Que l'intention délictueuse ressort suffisamment de la confusion entretenue entre les sociétés, les adresses d'exercice et même les numéros d'appel téléphoniques (cote D16);

Sur la dénomination "mandataire près le tribunal de commerce" :

Considérant que la loi 85-99 du 25 janvier 1985, en son article 29, réglemente et protège le titre de " mandataire judiciaire à la liquidation des entreprises auprès des tribunaux de la cour d'appel de... "

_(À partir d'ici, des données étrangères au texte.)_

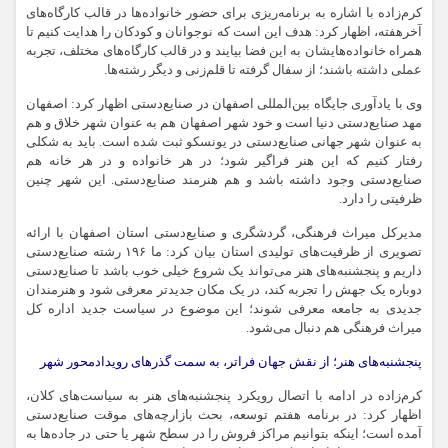
کرم‌زاده با اشاره به برنامه‌ریزی برای حضور خانواده‌ها در قالب کارگاه‌های
آخرهفته، اظهار کرد: هدف این است که نوجوانان و کودکان را هدایت کنیم تا
همراه خانواده‌هایشان به این فضا بیایند و در قالب کارگاه‌های مختلف، تجربه
عملی داشته باشند؛ از سفال گرفته تا قلم‌زنی و دیگر رشته‌ها.
وی با یادآوری جایگاه بین‌المللی اصفهان در صنایع‌دستی اظهار کرد: اصفهان
مهد صنایع‌دستی دنیا است و خود شهر اصفهان هم به عنوان شهر خلاق و هم
به عنوان شهر جهانی صنایع‌دستی در یونسکو ثبت شده است. باید به شکلی
رفتار کنیم که این هنر فراگیر شود؛ در هر خانواده و در هر خانه هم
صنایع‌دستی وجود داشته باشد و هم هنرمند صنایع‌دستی. این شهر چنین
ظرفیتی را دارد.
مدیرکل میراث فرهنگی، گردشگری و صنایع‌دستی استان اصفهان با ارائه
تصویری از ظرفیت‌های تولیدی استان بیان کرد: ما ۱۹۶ رشته صنایع‌دستی
داریم و پنجشنبه‌های هنر می‌تواند یک شروع خیلی خوب باشد تا صنایع‌دستی
دوباره یک جهش را تجربه کند، در یک مکان جدیدتر معرفی شود و هنرمندان
جدیدی به جامعه معرفی شوند؛ این موضوع در سیاست جدید اداره کل
میراث فرهنگی هم دنبال می‌شود.
پنجشنبه‌های هنر؛ از نقش جهان فراتر، به سمت گذرهای رویدادمحور شهر
کرم‌زاده در ادامه با اتصال رویکرد پنجشنبه‌های هنر به سیاست‌های کلان،
اظهار کرد: در برنامه هفتم توسعه، بحث بازارچه‌های موقت صنایع‌دستی
آمده است؛ اینکه بتوانیم مراکز فروش را در سطح شهر یا حتی در جاده‌ها به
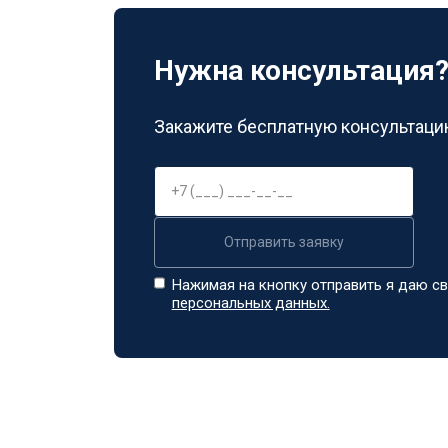
Замена заливного шланга
Нужна консультация
Замена прессостата
Закажите бесплатную консультацию
Замена сливного насоса
Отправить заявку
Замена сливного шланга
Нажимая на кнопку отправить я даю св
персональных данных.
Замена циркуляционного насоса
Замена УБЛ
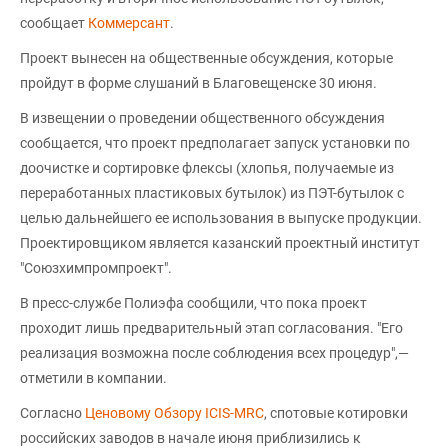
сообщает
Коммерсант
.
Проект вынесен на общественные обсуждения, которые
пройдут в форме слушаний в Благовещенске 30 июня.
В извещении о проведении общественного обсуждения
сообщается, что проект предполагает запуск установки по
доочистке и сортировке флексы (хлопья, получаемые из
переработанных пластиковых бутылок) из ПЭТ-бутылок с
целью дальнейшего ее использования в выпуске продукции.
Проектировщиком является казанский проектный институт
"Союзхимпромпроект".
В пресс-службе Полиэфа сообщили, что пока проект
проходит лишь предварительный этап согласования. "Его
реализация возможна после соблюдения всех процедур",—
отметили в компании.
Согласно
Ценовому Обзору ICIS-MRC
, спотовые котировки
российских заводов в начале июня приблизились к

Qu'elle interdit (alinéa 3 de l'article précité) l'usage d'une dénomination présentant une ressemblance de nature à causer une méprise avec ce titre dans l'esprit du public;

Que les procédures de liquidation judiciaire ressortant essentiellement de la compétence des tribunaux de commerce, l'appellation "mandataire près le tribunal de commerce" est de nature à induire une confusion et à provoquer une méprise dans l'esprit d'un public normalement vigilant et attentif; que le prévenu ne peut se prévaloir de l'existence de listes professionnelles "officieuses" dénuées de valeur légale ou réglementaire ;

Sur l'exercice de la profession d'avocat :

Considérant qu'il n'est pas contesté et qu'il est même revendiqué par Alain U que celui-ci exerce habituellement et à titre libéral une activité de représentation devant les tribunaux de commerce du ressort de la Cour d'appel de Paris;

Qu'or, il résulte de la combinaison des articles 853 du Code de procédure civile, qui doit être strictement interprété, et 4 de la loi n° 71-1130 du 31 décembre 1971, que nul ne peut, à titre de profession habituelle et en toute indépendance, assister et/ou représenter des parties devant la juridiction commerciale s'il n'est avocat ;

Que l'exigence d'un pouvoir spécial implique le caractère occasionnel de l'assistance et/ou de la représentation par un prestataire ne répondant pas aux conditions de capacité, d'aptitude et de garanties exigées des avocats ;

Considérant que l'exercice illégal de la profession autorise l'Ordre, garant de ces conditions, à se constituer partie civile ;

Que son préjudice sera justement réparé par l'indemnité et la publication sollicitées ;

Par ces motifs, LA COUR, Statuant publiquement, par arrêt contradictoire, Déclare les appels recevables, Réforme le jugement déféré, Statuant à nouveau, Déclare Alain U coupable d'avoir de septembre 1993 à décembre 1996, 1°) fait usage de la dénomination "mandataire près le tribunal de commerce", présentant une ressemblance de nature à causer une méprise dans l'esprit du public avec le titre de " mandataire judiciaire à la liquidation des entreprises auprès des tribunaux de la cour d'appel de... " ; 2°) Exercé la profession d'avocat sans être inscrit régulièrement à un Barreau ; 3°) exercé clandestinement une activité de conseil et mandataire en justice, sans avoir procédé aux déclarations sociales et fiscales afférentes ; Le relaxe de tout autre chef des poursuites ; En répression le condamne aux peines de 6 mois d'emprisonnement avec sursis et 100 000 F d'amende ; Constate que l'avertissement prescrit par l'article 132-29 du Code pénal a été notifié ; Reçoit l'Ordre des avocats au barreau du Val-de-Marne en sa constitution de partie civile ; Y faisant droit, condamne Alain U à lui payer la somme de 1 franc à titre de dommages-intérêts ; Ordonne, à titre de réparation civile, la publication de l'arrêt par extraits dans le quotidien Le Parisien, éditions de Paris et du Val-de-Marne, sans que le coût des insertions puisse excéder la somme de 50 000 F.